**Activity:**
Among the entries below, only the lines from the one with "contables. Además, se analizarán las" through the one with "realizzare azioni di" are wanted, reproduced exactly. Pictures are not wanted.

**Stored data:**
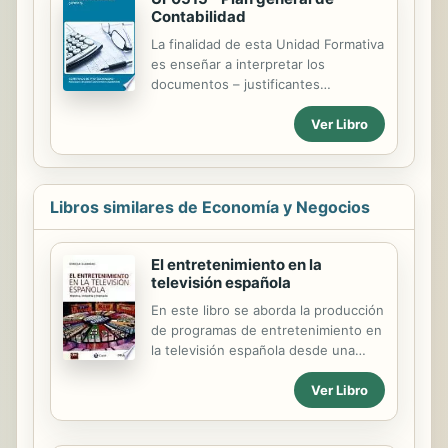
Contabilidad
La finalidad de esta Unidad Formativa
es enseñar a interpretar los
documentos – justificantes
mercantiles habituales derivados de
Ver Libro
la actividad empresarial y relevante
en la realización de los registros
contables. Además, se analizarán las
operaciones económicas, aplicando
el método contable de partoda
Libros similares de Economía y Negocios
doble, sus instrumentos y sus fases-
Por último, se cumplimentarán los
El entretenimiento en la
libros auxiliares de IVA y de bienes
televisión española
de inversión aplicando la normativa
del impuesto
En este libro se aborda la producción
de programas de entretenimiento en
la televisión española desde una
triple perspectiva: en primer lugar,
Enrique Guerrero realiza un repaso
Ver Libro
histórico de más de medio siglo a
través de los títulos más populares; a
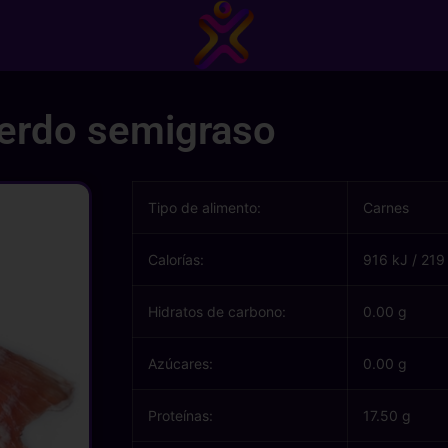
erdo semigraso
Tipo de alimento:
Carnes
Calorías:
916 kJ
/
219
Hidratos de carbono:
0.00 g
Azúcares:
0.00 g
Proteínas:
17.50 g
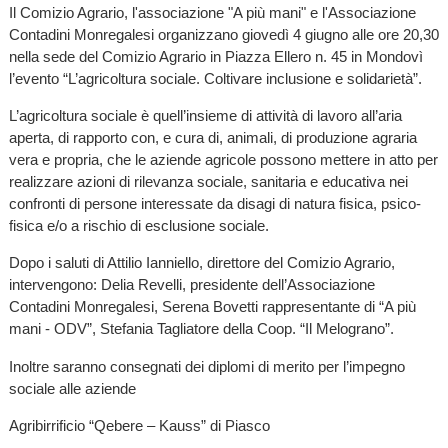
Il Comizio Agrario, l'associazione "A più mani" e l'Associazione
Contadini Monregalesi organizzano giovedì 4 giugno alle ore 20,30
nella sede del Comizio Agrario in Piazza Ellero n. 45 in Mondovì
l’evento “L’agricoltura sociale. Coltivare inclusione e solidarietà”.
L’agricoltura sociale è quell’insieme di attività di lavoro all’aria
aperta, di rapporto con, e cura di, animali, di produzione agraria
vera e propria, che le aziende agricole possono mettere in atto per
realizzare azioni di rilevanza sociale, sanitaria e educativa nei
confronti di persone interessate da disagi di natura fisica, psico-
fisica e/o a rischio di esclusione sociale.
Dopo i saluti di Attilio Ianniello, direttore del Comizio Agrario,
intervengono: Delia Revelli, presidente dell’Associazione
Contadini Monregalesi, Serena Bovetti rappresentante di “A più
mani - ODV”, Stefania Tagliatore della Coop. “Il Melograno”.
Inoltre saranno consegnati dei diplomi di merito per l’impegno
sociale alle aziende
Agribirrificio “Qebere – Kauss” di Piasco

--

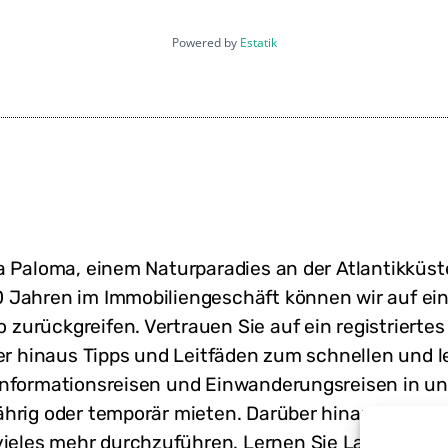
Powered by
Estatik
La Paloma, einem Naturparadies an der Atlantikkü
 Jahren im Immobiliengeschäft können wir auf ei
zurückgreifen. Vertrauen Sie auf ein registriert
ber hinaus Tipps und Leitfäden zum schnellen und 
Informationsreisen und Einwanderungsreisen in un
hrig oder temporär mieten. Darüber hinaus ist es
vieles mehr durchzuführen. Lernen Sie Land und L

**Expected answer:**
contables. Además, se analizarán las
operaciones económicas, aplicando
el método contable de partoda
Libros similares de Economía y Negocios
doble, sus instrumentos y sus fases-
Por último, se cumplimentarán los
El entretenimiento en la
libros auxiliares de IVA y de bienes
televisión española
de inversión aplicando la normativa
del impuesto
En este libro se aborda la producción
de programas de entretenimiento en
la televisión española desde una
triple perspectiva: en primer lugar,
Enrique Guerrero realiza un repaso
Ver Libro
histórico de más de medio siglo a
través de los títulos más populares; a
erdo semigraso
Tipo de alimento:
Carnes
Calorías:
916 kJ
/
219
Hidratos de carbono:
0.00 g
Azúcares:
0.00 g
Proteínas:
17.50 g
Il Comizio Agrario, l'associazione "A più mani" e l'Associazione
Contadini Monregalesi organizzano giovedì 4 giugno alle ore 20,30
nella sede del Comizio Agrario in Piazza Ellero n. 45 in Mondovì
l’evento “L’agricoltura sociale. Coltivare inclusione e solidarietà”.
L’agricoltura sociale è quell’insieme di attività di lavoro all’aria
aperta, di rapporto con, e cura di, animali, di produzione agraria
vera e propria, che le aziende agricole possono mettere in atto per
realizzare azioni di rilevanza sociale, sanitaria e educativa nei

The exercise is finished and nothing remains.